The government's selling spree of sick savings and loans was made possible by an expiring provision in the tax code that permitted acquirers, including financier Ronald Perelman, to deduct losses even though they were compensated by the federal government.
The practice, which became known as double dipping, was authorized by the Internal Revenue Service under a 1981 law, and by the Federal Savings and Loan Insurance Corp., which negotiated the deals.
Bill Would Repeal Tax Break
An amendment tucked into the tax bill that passed Congress earlier this month would repeal the tax break. President Bush has threatened to veto the bill because it includes provisions that could be construed as tax increases, which would violate his "no new taxes" pledge.
But Congress delayed sending the measure to the White House, meaning the President need not make a decision until after the election.

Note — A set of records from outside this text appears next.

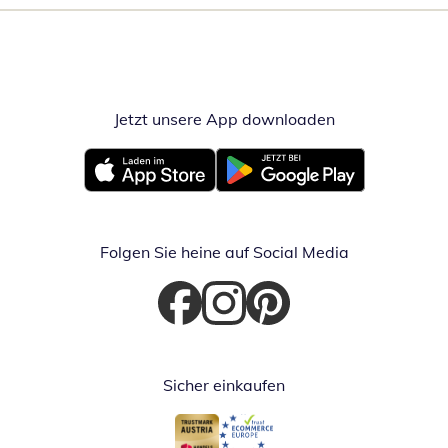
Jetzt unsere App downloaden
Öffnet in neue
Öffnet in neuem Fenster
Öffnet in neuem Fenster
Folgen Sie heine auf Social Media
Öffnet in neuem Fenster
Öffnet in neuem Fenster
Öffnet in neuem Fenster
Sicher einkaufen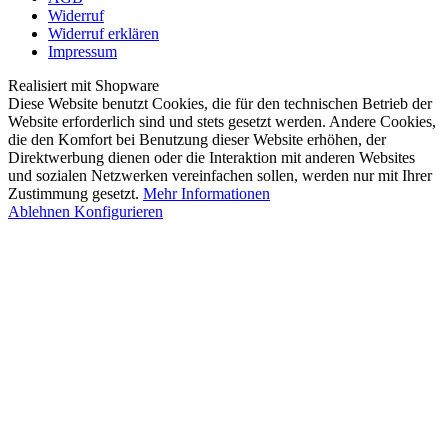
Widerruf
Widerruf erklären
Impressum
Realisiert mit Shopware
Diese Website benutzt Cookies, die für den technischen Betrieb der
Website erforderlich sind und stets gesetzt werden. Andere Cookies,
die den Komfort bei Benutzung dieser Website erhöhen, der
Direktwerbung dienen oder die Interaktion mit anderen Websites
und sozialen Netzwerken vereinfachen sollen, werden nur mit Ihrer
Zustimmung gesetzt.
Mehr Informationen
Ablehnen
Konfigurieren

Mr. Bickwit, a partner in Miller & Chevalier here, is worried that the bill will be signed because it has the support of a number of strong interest groups, including home builders and insurance agents.

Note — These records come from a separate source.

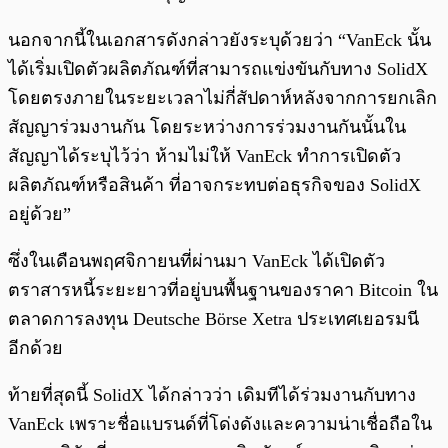
นอกจากนี้ในเอกสารดังกล่าวยังระบุด้วยว่า “VanEck นั้น
ได้เริ่มเปิดตัวผลิตภัณฑ์ที่สามารถแข่งขันกับทาง SolidX
โดยตรงภายในระยะเวลาไม่กี่สัปดาห์หลังจากการยกเลิก
สัญญาร่วมงานกัน โดยระหว่างการร่วมงานกันนั้นใน
สัญญาได้ระบุไว้ว่า ห้ามไม่ให้ VanEck ทำการเปิดตัว
ผลิตภัณฑ์หรือสินค้า ที่อาจกระทบต่อธุรกิจของ SolidX
อยู่ด้วย”
ซึ่งในเดือนพฤศจิกายนที่ผ่านมา VanEck ได้เปิดตัว
ตราสารหนี้ระยะยาวที่อยู่บนพื้นฐานของราคา Bitcoin ใน
ตลาดการลงทุน Deutsche Börse Xetra ประเทศเยอรมนี
อีกด้วย
ท้ายที่สุดนี้ SolidX ได้กล่าวว่า เดิมทีได้ร่วมงานกับทาง
VanEck เพราะชื่อแบรนด์ที่โด่งดังและความน่าเชื่อถือใน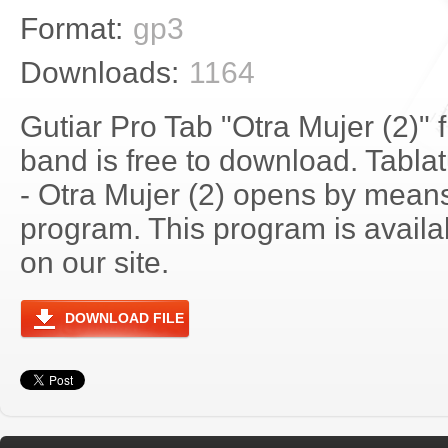
Format:
gp3
Downloads:
1164
Gutiar Pro Tab "Otra Mujer (2)"
band is free to download. Tablat
- Otra Mujer (2) opens by mean
program. This program is avail
on our site.
DOWNLOAD FILE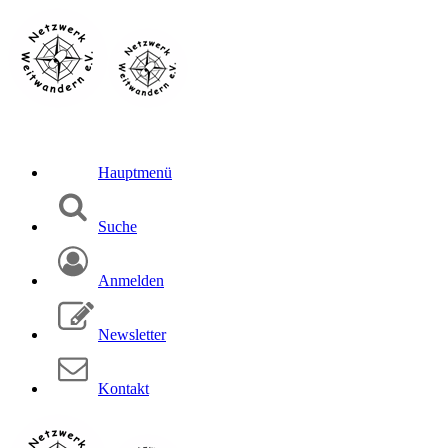
Hauptmenü
Suche
Anmelden
Newsletter
Kontakt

Mr. Bickwit said thrift operators intend to haul the government into court if they lose the tax advantages. The breaks were in their purchase contracts, he said, and the government has no right to renege, even if some people question the wisdom of the policy in retrospect.
"It's indefensible public policy to undo the law to deny the consideration that was offered" to the savings and loan buyers, said Mr. Bickwit. "We think the law is very clear."
But Dan Crane, a former staffer for Rep. Frank Guarini, R-N.J., who sponsored the repeal amendment, said: "You have no constitutional right to one tax rate forever."
Only Unused Credits at Issue
The provision would not force buyers to repay the government for tax breaks they've already taken, said Mr. Crane, who is with the Washington lobbying firm of Campbell-Raupe. It would prevent them from using unused tax credits.
The Guarini amendment has been under discussion almost since the day the 1988 deals were closed. Mr. Guarini is retiring from Congress this year, and many observers think the issue will not arise again if the bill is vetoed.
Mr. Bickwit said he does not know how much money is involved, even for his client, Pulte Home Corp. However, the Joint Taxation Committee of Congress estimated earlier that the tax break was worth $400 million over the five years through 1995.
The Treasury, which supports Rep. Guarini, acknowledges that the IRS may have given thrift buyers permission to take tax deductions. But nothing in the 1981 law "says you get a tax break for a compensated loss," Mr. Crane said, explaining the Treasury's current position.